Here and there, Republicans are moody, disconsolate, resentful. The not-very-happy are led by immigration fetishists, so unrelenting for an absolute remedy to Mexican illegal aliens — and incensed that George Bush, as pledged in 2000, governs contra — that they have in numbers threatened to leave the party, disavow the president and by consequence permit Democrats the White House and Congress. Wartime national security would be traded for vindication, while the new immigration policy thrown in would be Mr. Bush's times two, without the reservations — and these disgruntled rightists could get even madder.
Peggy Noonan, who went on sabbatical in 2004 to assist the president's reelection campaign, signed off on what, in the Wall Street Journal last Friday, read like a discursive letter on fraternal ennui does before simplification, by the editors of Dear Abby, to an intelligible five sentences. No more about "great relief to see there are actually a number of little fish like you, trying hard to swim upstream" athwart "left-liberalism reigns." Ms. Noonan notices that President Bush "doesn't seem to be suffering" from second-term disappointments. She finds "the seemingly effortless high spirits," the equanimity, "jarring."
Such are explosions of passion. Those waylaid by creation's great check on rational thought have forgotten, or simply ignore, rules of political geography: if a president acts, it may be that Jane happens to approve yet Missy does not; and then the other way around tomorrow. This is not politics but the disparate opinions of two or more people. If Missy or Jane react to disagreements with a furor, the deduction is: they want a sweetheart, not a statesman, and once they get it, will be mercurial as any lover.
Segments of the Republican base aren't pleased at a number of officeholders for many good reasons. But a lot construe idle congressmen or senators as more than figures of synecdoche, demanding that the whole party go.

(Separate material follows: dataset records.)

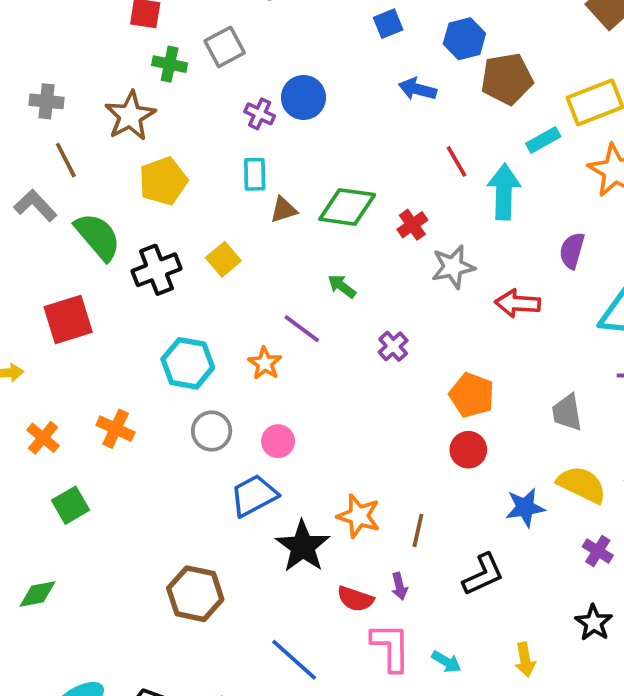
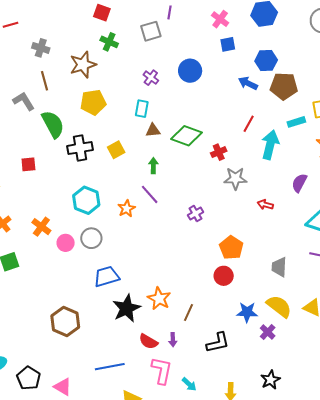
gray square: (225, 47) -> (151, 31), moved
blue arrow: (417, 89) -> (248, 83), moved
blue circle: (303, 97) -> (190, 71), moved
red line: (457, 161) -> (249, 124), turned 48
green arrow: (342, 286) -> (153, 166), moved, turned 42
red arrow: (518, 303) -> (265, 205), size x0.7
red square: (68, 319) -> (28, 164), size x0.6
pink circle: (278, 441) -> (66, 243), moved
purple cross: (598, 551) -> (268, 332), moved
blue line: (294, 660) -> (110, 367), turned -64

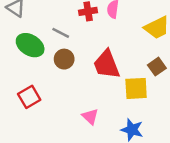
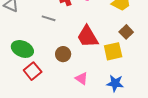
green ellipse: (30, 45) -> (22, 49), moved
brown circle: (64, 59) -> (63, 54), moved

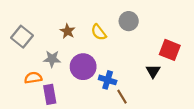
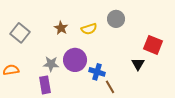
yellow semicircle: (99, 32) -> (89, 29), turned -70
gray star: (52, 59) -> (51, 64), moved
orange semicircle: (33, 78) -> (11, 70), moved

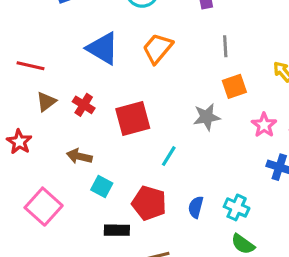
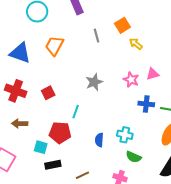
orange square: (234, 86) -> (122, 25), moved
red cross: (84, 105) -> (16, 91), size x1.5
red square: (133, 118) -> (48, 93), size x0.6
cyan square: (102, 186) -> (41, 147), moved
red pentagon: (149, 203) -> (60, 133), moved

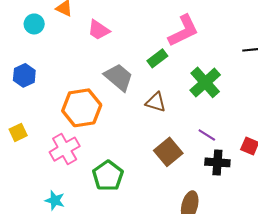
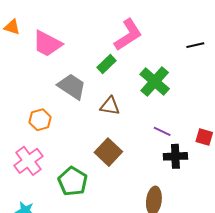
pink trapezoid: (99, 30) -> (47, 44), size x1.4
orange hexagon: (82, 108) -> (40, 120), size x0.6
brown square: (168, 152) -> (108, 152), moved

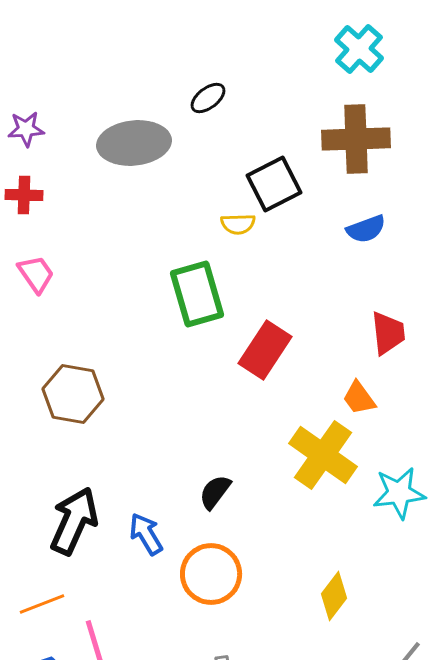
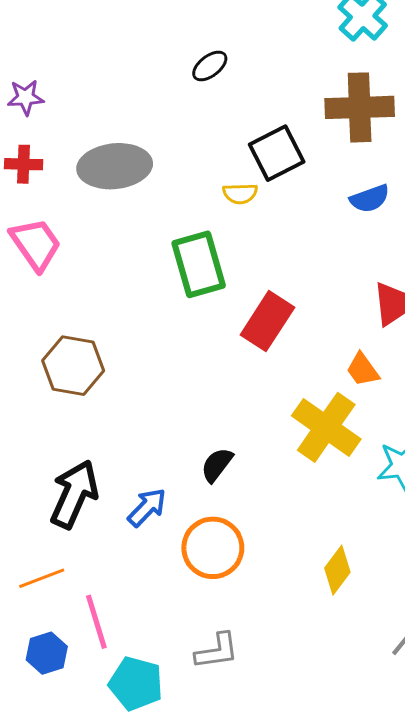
gray ellipse: (134, 143) -> (115, 166), moved
pink trapezoid: (36, 274) -> (36, 244), size x1.4
blue arrow: (146, 534) -> (147, 507), turned 75

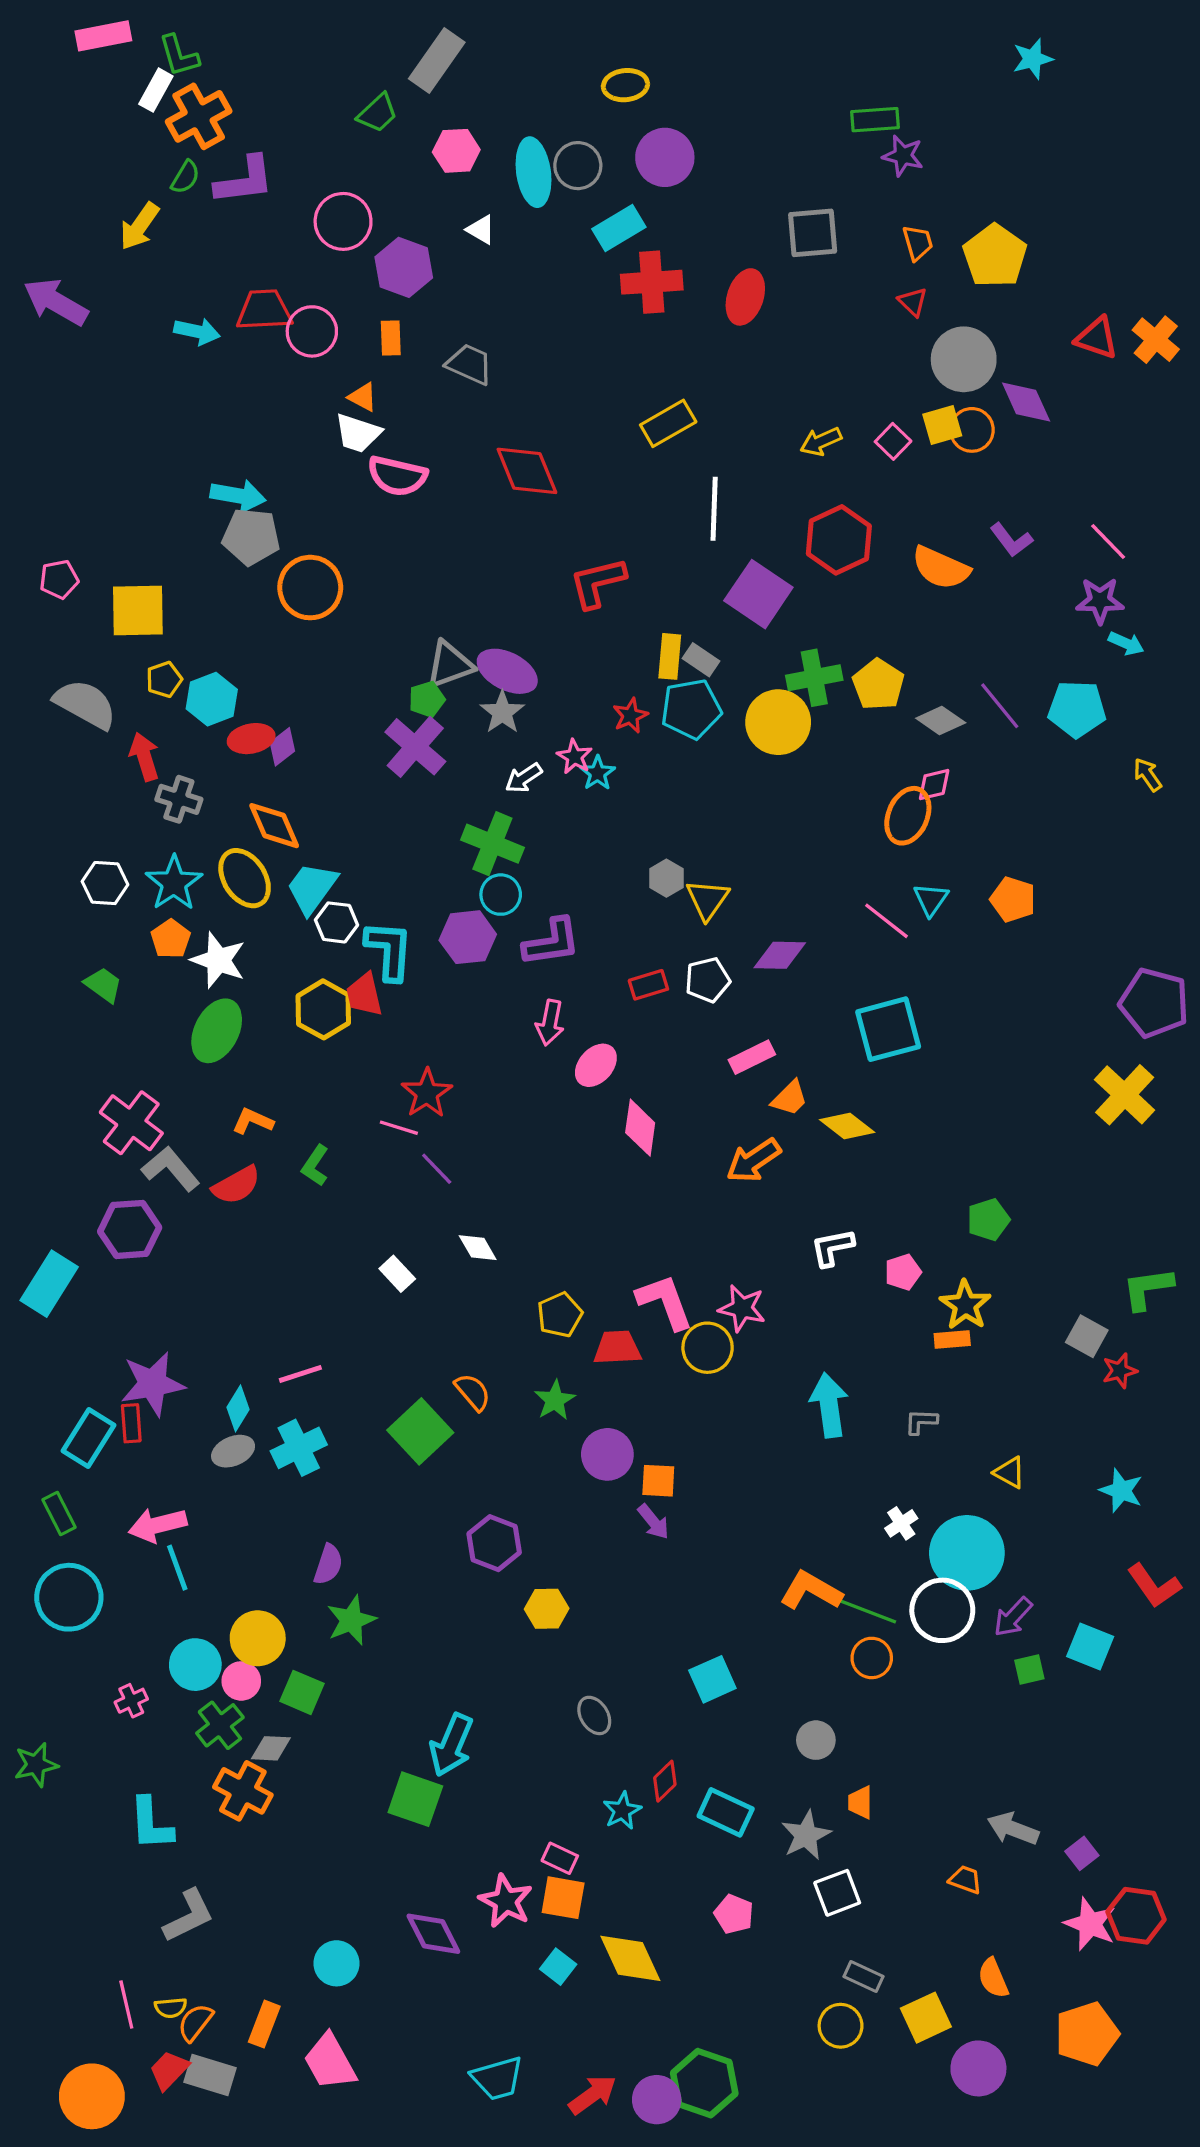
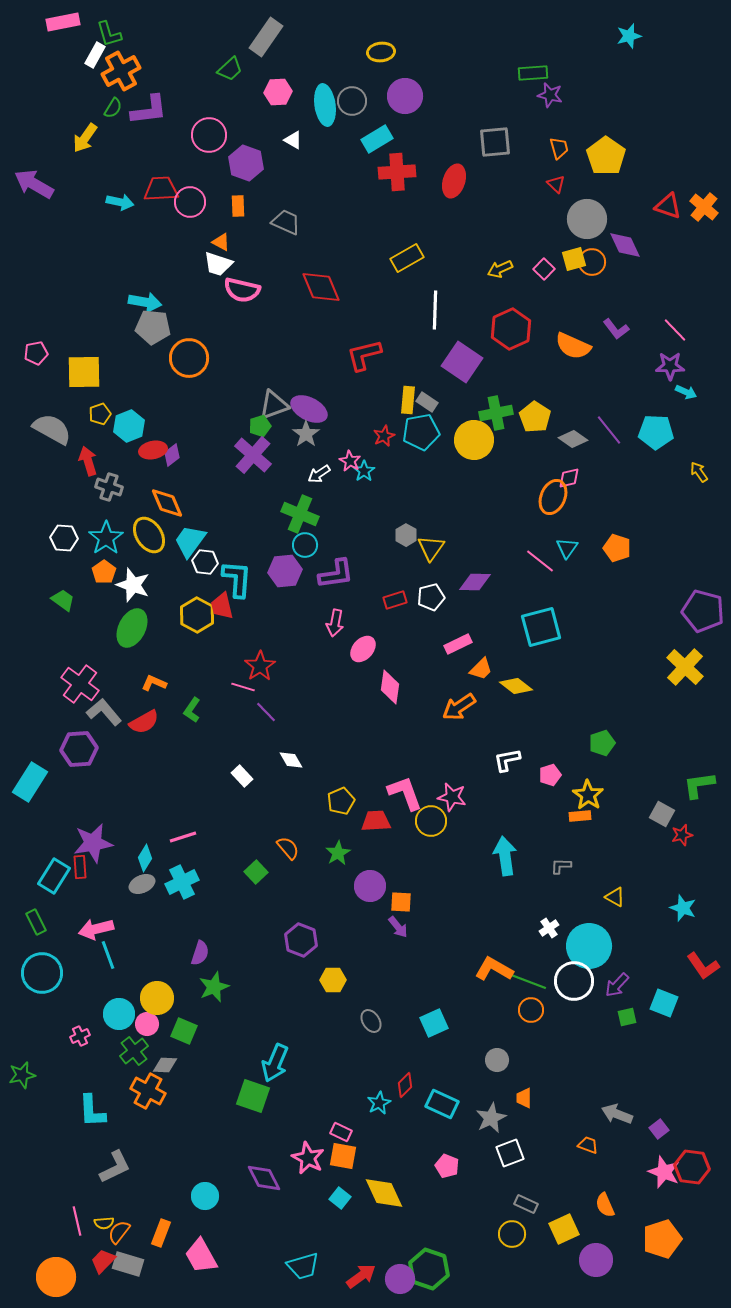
green square: (420, 1431) -> (256, 872), size x0.6
gray ellipse: (594, 1715) -> (371, 1021), moved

How to deny re-election to Senator Chuck Hagel, knowing that Rhode Island elected a man even more recalcitrant than Lincoln Chafee? Or to Senator George Voinovich, after a double-take of Mike DeWine and Sherrod Brown? Nebraska's attorney general, Jon Bruning, is preparing for a primary challenge to Hagel. Bruning relays that "Al-Qaeda has declared Iraq a major front in their global campaign," and as for Baghdad's government, "Benchmarks may be established to measure progress and develop strategic goals but should not be used as a part of a timeline to force an early surrender" — none of which you will ever hear Hagel say. He's pretty good on borders and taxes, too.
Jon Bruning is to Hagel as Stephen Laffey was to Chafee, and Pat Toomey was to Arlen Specter. Are malcontents serious about applying pressure to Republican points of leverage? Or are they in a rage, and can't think straight?